I was sick of trying to figure out messages conveyed, not through language, but through nightmares! It was just one more reason I hated my gift. Once in a while, you got an image that was clear-cut and unmistakable. Like on my fourteenth birthday, when I’d been gifted with a vision of my parents’ deaths in a car bomb, complete with sound and vivid Technicolor. Those types were bad enough, but at least they beat the more mystical variety, which could mean anything or nothing. Half the time you never understood them until the events had come to pass and it was too late.
“So this is what? The third attempt on the Consul’s life in the last month?” Sal was asking.
“It is an ongoing problem,” Mircea agreed. “Made more so now without MAGIC’s extensive ward system.”
“And by her refusal to go into hiding,” Sal said, looking approving.
Mircea rubbed his eyes. I was beginning to know that gesture. “Yes, and while that has allowed us to identify several traitors, it is . . . nerve-wracking.”
“She can’t cower in the dark,” Sal pointed out. “She’s a symbol. People take their courage from her.”
“That is also her opinion. Kit swears she is giving him ulcers.”
Sal frowned and leaned forward, suddenly intense. “She understands that you can’t just sit by and hope things work out! That you have to make things happen—”
“I thought he liked stubborn, powerful, complicated types,” Alphonse interrupted.
“He likes them alive,” Mircea said pointedly.
I pretended not to notice.
“How could one of the Consul’s cars have a bomb?” I asked. “Aren’t they cared for by her servants?”
“Yes.” Mircea looked grim. “It would appear that we have another traitor.”
“How many did that damn girl corrupt?” Alphonse asked angrily.
“That damn girl” was Myra, Agnes’ former ward, who had joined Apollo’s side. She’d figured out how to weaken the bonds between master vampires and their servants by using her abilities to go back in time and poison soon-to-be vampires. Vamps who were ill or dying when changed were never as strongly bound to their master’s will. Horatiu, for example, had been on his deathbed when Mircea changed him, but the most he did with his greater freedom was to speak his mind.
Others had found more dangerous pastimes.
“There cannot be many more,” Mircea said, looking like he really wanted to believe that. “Myra was targeting the leading servants of Senate members, weakening their bonds so that they could be persuaded to betray or kill their masters. That narrows the number of suspects to a relatively small group. And at the rate we’re going, they will all have rebelled before long!”

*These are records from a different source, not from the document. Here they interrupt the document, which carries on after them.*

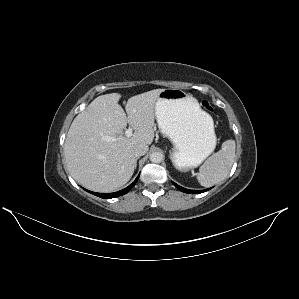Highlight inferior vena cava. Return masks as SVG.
Instances as JSON below:
<instances>
[{"label":"inferior vena cava","mask_w":299,"mask_h":299,"mask_svg":"<svg viewBox=\"0 0 299 299\" xmlns=\"http://www.w3.org/2000/svg\"><path fill=\"white\" fill-rule=\"evenodd\" d=\"M148 146L145 144H139L134 148V155L136 157L143 156L147 153Z\"/></svg>","instance_id":"1"}]
</instances>
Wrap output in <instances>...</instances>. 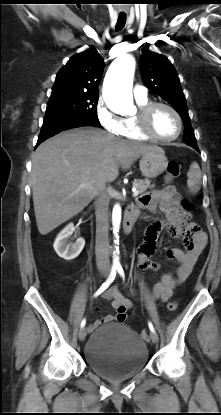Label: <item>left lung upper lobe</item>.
<instances>
[{
    "instance_id": "5c2ea615",
    "label": "left lung upper lobe",
    "mask_w": 221,
    "mask_h": 415,
    "mask_svg": "<svg viewBox=\"0 0 221 415\" xmlns=\"http://www.w3.org/2000/svg\"><path fill=\"white\" fill-rule=\"evenodd\" d=\"M140 72L144 85L165 99L181 116L185 126L182 140L186 144L195 143L185 96L171 62L163 55L144 50L140 57Z\"/></svg>"
}]
</instances>
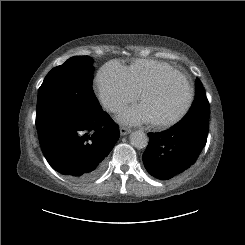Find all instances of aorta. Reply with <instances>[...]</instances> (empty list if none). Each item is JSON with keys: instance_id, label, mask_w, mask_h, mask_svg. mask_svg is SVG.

“Wouldn’t it be wise to isolate them or something?” I suggested. “At least until things calm down?” I didn’t like the thought of one of those hard-eyed masters stabbing him in the back. Or anywhere else.
Mircea shook his head. “Unfortunately, the very ones under suspicion are also those of the most value to us. And at the moment, we need our strength.”

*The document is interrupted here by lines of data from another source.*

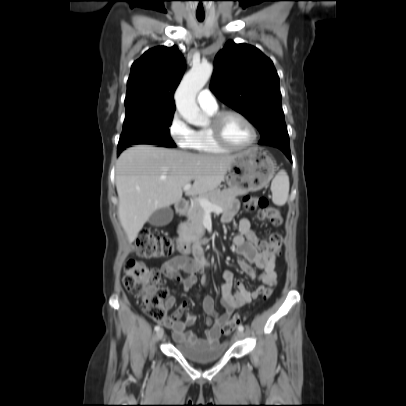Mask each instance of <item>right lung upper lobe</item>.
I'll return each instance as SVG.
<instances>
[{"label":"right lung upper lobe","instance_id":"obj_1","mask_svg":"<svg viewBox=\"0 0 406 406\" xmlns=\"http://www.w3.org/2000/svg\"><path fill=\"white\" fill-rule=\"evenodd\" d=\"M185 71V59L176 46L146 51L131 67L126 110L175 111L174 92Z\"/></svg>","mask_w":406,"mask_h":406}]
</instances>
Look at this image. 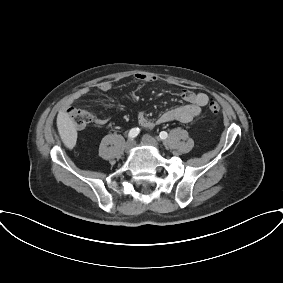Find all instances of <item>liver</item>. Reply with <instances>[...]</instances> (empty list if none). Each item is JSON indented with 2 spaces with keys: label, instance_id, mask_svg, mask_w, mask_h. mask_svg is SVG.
I'll list each match as a JSON object with an SVG mask.
<instances>
[{
  "label": "liver",
  "instance_id": "6515ba94",
  "mask_svg": "<svg viewBox=\"0 0 283 283\" xmlns=\"http://www.w3.org/2000/svg\"><path fill=\"white\" fill-rule=\"evenodd\" d=\"M57 128L64 145L72 149L77 140L76 126L69 115L64 111L58 112Z\"/></svg>",
  "mask_w": 283,
  "mask_h": 283
}]
</instances>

“Yes, but if they’re dangerous—”
“It would be more dangerous to deprive ourselves of their support,” he said firmly. “And we may already know who the traitor is. An old adherent of my house tried to assassinate someone dear to me recently. He failed and was killed. But for months before that, he was on my staff at MAGIC. He would have had ample opportunity to set a trap for the Consul.”
And so would a lot of other people, I thought but didn’t say. If I knew Marlowe, he wasn’t likely to leave any stone unturned in the investigation. Someone had almost assassinated his leader right under his nose. That had to sting.

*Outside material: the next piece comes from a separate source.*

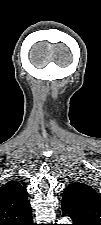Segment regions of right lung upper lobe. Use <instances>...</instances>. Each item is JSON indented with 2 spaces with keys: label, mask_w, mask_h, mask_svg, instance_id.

“What would happen to the war if the Consul died?” I asked, pretty sure that I already knew the answer.
“Our participation would be severely curtailed while a replacement was determined. That could take months, as our laws allow anyone to contend for the position who has reached first-level status. That includes masters from other courts. And many of them are of the opinion that we need nothing from humans other than their blood.”
“So there goes the alliance with the Circle,” I said blankly. And possibly the war. I drained my glass, appreciating the warmth it sent coursing through me. My skin had suddenly gone cold.
At Mircea’s request, I spent the next fifteen minutes bringing everyone up to speed about my day. He didn’t interrupt, but he didn’t look happy. And he actually drank the amber liquid in his glass instead of just swirling it around as usual.
“I will have someone examine your ward,” he said when I’d finished. “I don’t like the idea of your being without it.”
“Yeah. Especially with the Circle still after me.”